Goals
Assignment 2: multi-threaded HTTP server with logging CSE130-01 Fall 2019
Due: Thursday, November 21 at midnight
The goals for Assignment 2 are to modify the HTTP server that you already implemented to have two additional features: multi-threading and logging. Multi-threading means that your server must be able to handle multiple requests simultaneously, each in its own thread. Logging means that your server must write out a record of each request, including both header information and data (dumped as hex). Youll need to use synchronization techniques to service multiple requests at once, and to ensure that entries in the log arent intermixed from multiple threads
As usual, you must have source code, a design document and writeup along with your README.md in your git repository. Your code must build httpserver using make.
Design document
Before writing code for this assignment, as with every other assignment, you must write up a design document. Your design document must be called DESIGN.pdf, and must be in PDF. You can easily convert other document formats, including plain text, to PDF. Scanned-in design documents are fine, as long as theyre legible and they reflect the code you actually wrote.

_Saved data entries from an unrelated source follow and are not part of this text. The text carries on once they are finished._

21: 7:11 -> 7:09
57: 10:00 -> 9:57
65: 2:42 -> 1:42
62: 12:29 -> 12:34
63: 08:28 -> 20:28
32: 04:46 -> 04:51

Your design document should describe the design of your code in enough detail that a knowledgeable programmer could duplicate your work. This includes descriptions of the data structures you use, non-trivial algorithms and formulas, and a description of each function with its purpose, inputs, outputs, and assumptions it makes about inputs or outputs
Since a lot of the system in Assignment 2 is similar to Assignment 1, we expect youre going to copy a good part of your design from your Assignment 1 design. This is fine, as long as its your Assignment 1 youre copying from. This will let you focus on the new stuff in Assignment 2.

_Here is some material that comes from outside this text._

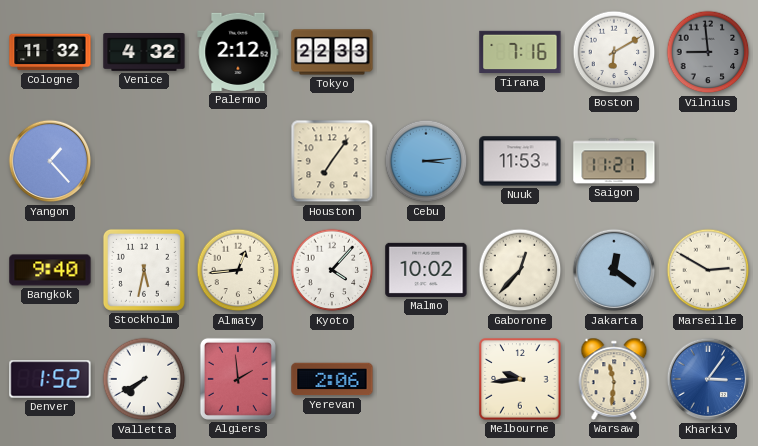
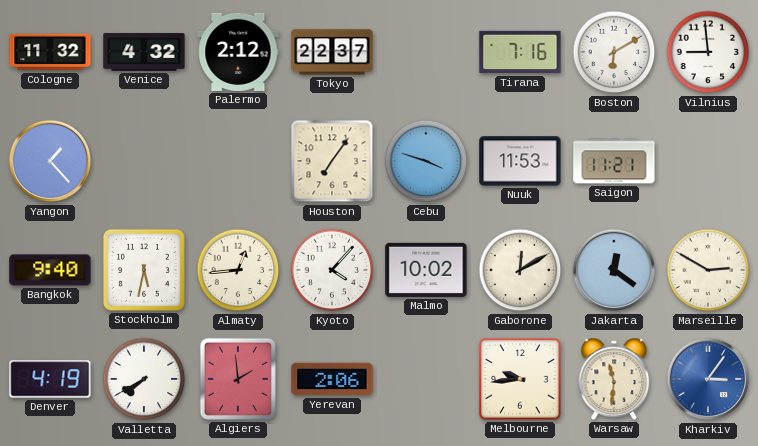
Tokyo: 22:33 -> 22:37
Vilnius dial: grey -> white
Cebu: 3:14 -> 3:48
Gaborone: 12:37 -> 12:10
Denver: 1:52 -> 4:19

For multithreading, getting the design of the program right is vital. We expect the design document to contain discussions of why your system is thread-safe. Which variables are shared between threads? When are they modified? Where are the critical regions? These are some of the things we want to see. Similarly, you should explain why your design for logging each request contiguously actually works.
Program functionality
Your code may be either C or C++, but all source files must have a .cpp suffix and be compiled by clang++ version 7. As before, you may not use standard libraries for HTTP, nor any FILE * or iostream calls except for printing to the screen (e.g., error messages). You may use standard networking (and file system) system calls.

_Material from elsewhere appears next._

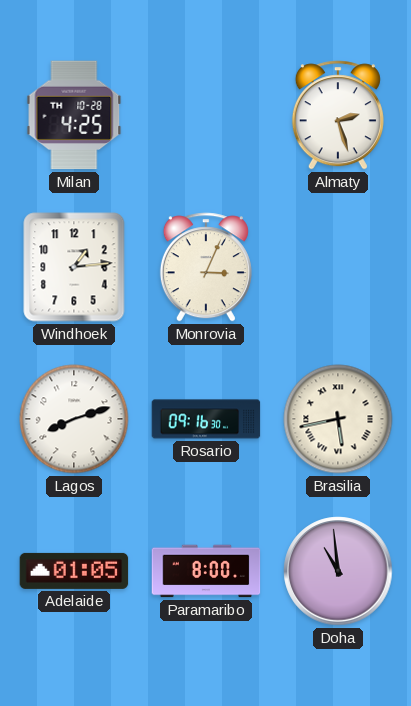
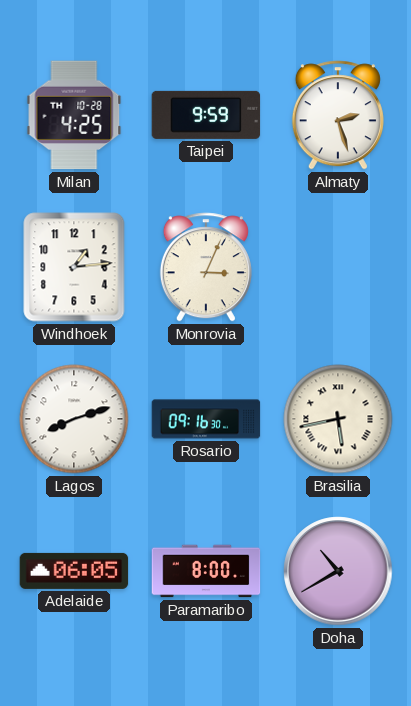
Taipei: none -> 9:59
Adelaide: 01:05 -> 06:05
Doha: 10:59 -> 10:40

We expect that youll build on your server code from Assignment 1 for Assignment 2. Remember, however, that your code for this assignment must be developed in asgn2, so copy it there before you start, and make sure you add it to your repository using git add.
Multi-threading
Your previous Web server could only handle a single request at a time, limiting throughput. Your first goal for Assignment 2 is to use multi-threading to improve throughput. This will be done by having each request processed in its own thread. The typical way to do this is to have a pool of worker threads available for use. The server creates N threads when it starts; N = 4 by default. Your program should take an argument -N for the number of threads. For example, -N 6 would tell the server to use 6 worker threads. (Note this is a command-line argument so it is written when you run your server: ./httpserver -N 6 for example).
Each thread waits until there is work to do, does the work, and then goes back to waiting. Worker threads may not busy wait or spin lock; they must actually sleep by waiting on a lock, condition variable, or semaphore. Each worker thread does what your server did for Assignment 1 to handle client requests, so you can likely reuse much of the code for it. However, youll have to add code for the dispatcher to pass the necessary information to the worker thread. Worker threads should be independent of one another; if they ever need to access shared resources, they must use synchronization mechanisms for correctness. Each thread may allocate up to 16 KiB of buffer space for its own use; this includes space for send/receive buffers as well as log entry buffers (see below).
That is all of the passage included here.